BSL/BREED SPECIFIC LEGISLATION ONTARIO Pit Bull Ban

Just Woof It Rescue along with many other rescues, shelters, SPCA's, veterinarians, animal trainers and animal professionals are AGAINST Breed-Specific Legislation as it does not reduce the incidence or severity of dog bites, penalizes responsible pet owners and kills innocent dogs.
A community approach to responsible pet ownership, information and education on spay/neuter, pet licensing, restricting breeders along with promoting animal welfare and changing laws to include dogs as sentinal beings rather than 'property' are all ways of promoting animal welfare along with repealing BSL. one that focuses on the behavior of the dog and the owner, is the best way to protect public safety and promote animal welfare.

In response to a series of high profile media stories in 2005, Ontario introduced legislation to ban pit bulls and toughen penalties for owners of dangerous dogs. It outlawed pit bull/American pit bull terriers, Staffordshire/American Staffordshire bull terriers and all dogs that look like them. The vast majority of stakeholders opposed the legislation, including the Ontario & Canadian Veterinary Medical Associations; Canadian Kennel Club; Pet Industry Joint Advisory Council of Canada; Canadian Association of Pet Trainers; Canadian Federation of Humane Societies and Toronto Humane Society. In the US, the Centres for Disease Control and Prevention, the American Bar Association and the White House itself have spoken against breed-specific legislation, recommending instead a community-based approach to prevent dog bites. It is widely seen as bad law.

In 2012 the Ontario Veterinary Medical Association blamed BSL for the unnecessary euthanasia of over 1,000 dogs and puppies, many with no history of violence against people or animals. Efficacy Breed-specific legislation, including Ontario’s pit bull ban, is problematic for many reasons:
• The law punishes dogs for their appearance, when aggression can result from many factors, including lack of training and socialization, lack of exercise and mental stimulation, poor breeding, mistreatment, health issues and failure to spay/neuter (which reduces aggression).
• It deprives owners of due process, with no objective method for establishing whether a mixed breed dog falls under the legislation’s vague “pit bull” definition.
• The ban is unconscionable. As dogs are considered pit bulls unless proven otherwise, the law is open to abuse through false allegations and unfairly penalizes low income individuals, where an accusation can mean the de facto death of their dog.
• Focussing on breeds gives the public a false sense of security, as individual dogs may be dangerous, regardless of breed; and punishes many dogs that are not dangerous.
• It is costly to enforce, both for municipalities (through increased sheltering and enforcement costs) and the province (through lengthy, expensive and high-profile court cases).

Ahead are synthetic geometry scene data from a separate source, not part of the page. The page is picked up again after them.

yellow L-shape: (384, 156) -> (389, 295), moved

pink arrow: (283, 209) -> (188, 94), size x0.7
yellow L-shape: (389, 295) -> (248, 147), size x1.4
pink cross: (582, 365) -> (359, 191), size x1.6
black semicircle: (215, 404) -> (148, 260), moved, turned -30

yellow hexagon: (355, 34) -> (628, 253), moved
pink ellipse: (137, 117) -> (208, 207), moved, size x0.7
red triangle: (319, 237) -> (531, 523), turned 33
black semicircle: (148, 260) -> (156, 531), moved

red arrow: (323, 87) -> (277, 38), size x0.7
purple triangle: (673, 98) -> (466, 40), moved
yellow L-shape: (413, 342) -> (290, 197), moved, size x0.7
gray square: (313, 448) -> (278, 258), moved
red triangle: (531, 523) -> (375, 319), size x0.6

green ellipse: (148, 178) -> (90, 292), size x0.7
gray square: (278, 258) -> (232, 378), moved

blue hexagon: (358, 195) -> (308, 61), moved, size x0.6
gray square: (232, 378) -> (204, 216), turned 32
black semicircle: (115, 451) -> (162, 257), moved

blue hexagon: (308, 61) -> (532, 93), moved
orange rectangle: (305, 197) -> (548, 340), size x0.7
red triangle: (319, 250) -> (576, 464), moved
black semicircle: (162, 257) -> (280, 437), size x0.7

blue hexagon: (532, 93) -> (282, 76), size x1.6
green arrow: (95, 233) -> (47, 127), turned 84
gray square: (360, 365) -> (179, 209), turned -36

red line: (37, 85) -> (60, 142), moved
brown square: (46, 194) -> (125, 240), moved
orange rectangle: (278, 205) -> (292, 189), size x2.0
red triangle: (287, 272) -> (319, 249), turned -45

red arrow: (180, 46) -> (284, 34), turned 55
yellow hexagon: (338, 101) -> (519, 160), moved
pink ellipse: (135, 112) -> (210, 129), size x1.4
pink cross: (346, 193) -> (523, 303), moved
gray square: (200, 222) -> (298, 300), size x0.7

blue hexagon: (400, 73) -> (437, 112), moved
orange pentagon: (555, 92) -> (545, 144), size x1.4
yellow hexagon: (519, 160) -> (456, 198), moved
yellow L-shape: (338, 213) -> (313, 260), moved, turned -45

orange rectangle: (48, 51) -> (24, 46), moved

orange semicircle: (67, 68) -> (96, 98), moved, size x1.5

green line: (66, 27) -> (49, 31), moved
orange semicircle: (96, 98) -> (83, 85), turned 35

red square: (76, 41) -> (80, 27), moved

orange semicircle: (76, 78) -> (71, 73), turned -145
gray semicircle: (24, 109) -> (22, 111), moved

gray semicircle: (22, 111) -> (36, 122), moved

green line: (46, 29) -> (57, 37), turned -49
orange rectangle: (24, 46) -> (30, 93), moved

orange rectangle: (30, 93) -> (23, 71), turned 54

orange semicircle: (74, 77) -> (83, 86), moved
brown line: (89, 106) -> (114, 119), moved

Various jurisdictions have found that BSL does not work because it targets specific breeds instead of irresponsible owners. The Centres for Disease Control in the US noted that, not only is it virtually impossible to calculate bite rates for specific breeds, but dogs of any breed can become dangerous if they are raised to be aggressive and individuals who exploit dogs will simply turn to another breed.
In an article written by Global News in 2016, statistics show that even after 10 years of BSL in effect in Ontario, the number of dog bites has increased. Results Restricting breed ownership has not reduced the incidence of dog bites.
A survey of reported dog bite rates in 36 Canadian municipalities found no difference between jurisdictions with BSL and those without. Likewise, a 2010 Toronto Humane Society survey found no change in dog bites in Ontario in the years before and after Ontario’s BSL. Calgary, however, saw a five-fold reduction over 20 years – from 10 bites per 10,000 people in 1986 to two in 2006.
Rather than banning breeds, Calgary uses strong licensing and enforcement plus dog safety public education campaigns.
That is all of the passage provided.